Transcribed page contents
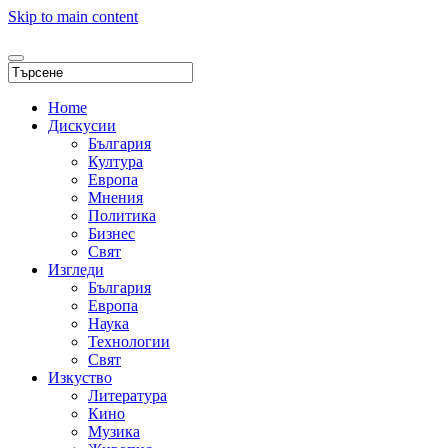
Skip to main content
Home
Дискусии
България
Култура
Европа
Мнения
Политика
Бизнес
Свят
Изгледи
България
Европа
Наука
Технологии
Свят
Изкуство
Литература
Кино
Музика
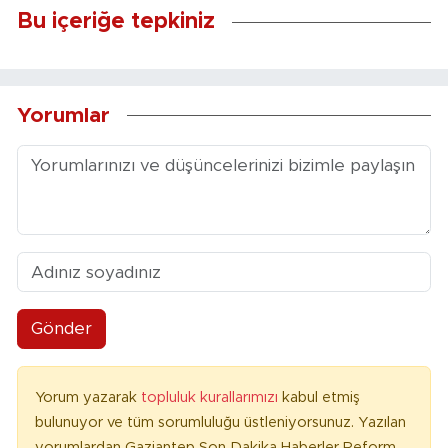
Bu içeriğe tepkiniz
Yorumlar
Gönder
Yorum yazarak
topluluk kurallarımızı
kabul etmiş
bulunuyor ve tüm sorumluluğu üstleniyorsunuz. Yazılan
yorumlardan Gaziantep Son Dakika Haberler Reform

* * *

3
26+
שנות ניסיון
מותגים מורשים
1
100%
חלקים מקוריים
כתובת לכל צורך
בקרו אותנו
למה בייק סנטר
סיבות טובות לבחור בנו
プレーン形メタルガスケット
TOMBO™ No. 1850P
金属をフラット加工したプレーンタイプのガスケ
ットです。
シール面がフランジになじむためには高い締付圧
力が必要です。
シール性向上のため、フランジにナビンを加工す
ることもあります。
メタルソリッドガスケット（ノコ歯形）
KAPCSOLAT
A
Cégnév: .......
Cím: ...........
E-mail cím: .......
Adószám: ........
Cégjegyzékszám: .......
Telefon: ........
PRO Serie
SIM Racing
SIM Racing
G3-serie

→ **Exercise**: In your answer, include only the lines above starting at the line that holds "Yorum yazarak" and ending at the line that holds "yorumlardan Gaziantep Son", copied exactly.

→ **Solved problem**:
Yorum yazarak
topluluk kurallarımızı
kabul etmiş
bulunuyor ve tüm sorumluluğu üstleniyorsunuz. Yazılan
yorumlardan Gaziantep Son Dakika Haberler Reform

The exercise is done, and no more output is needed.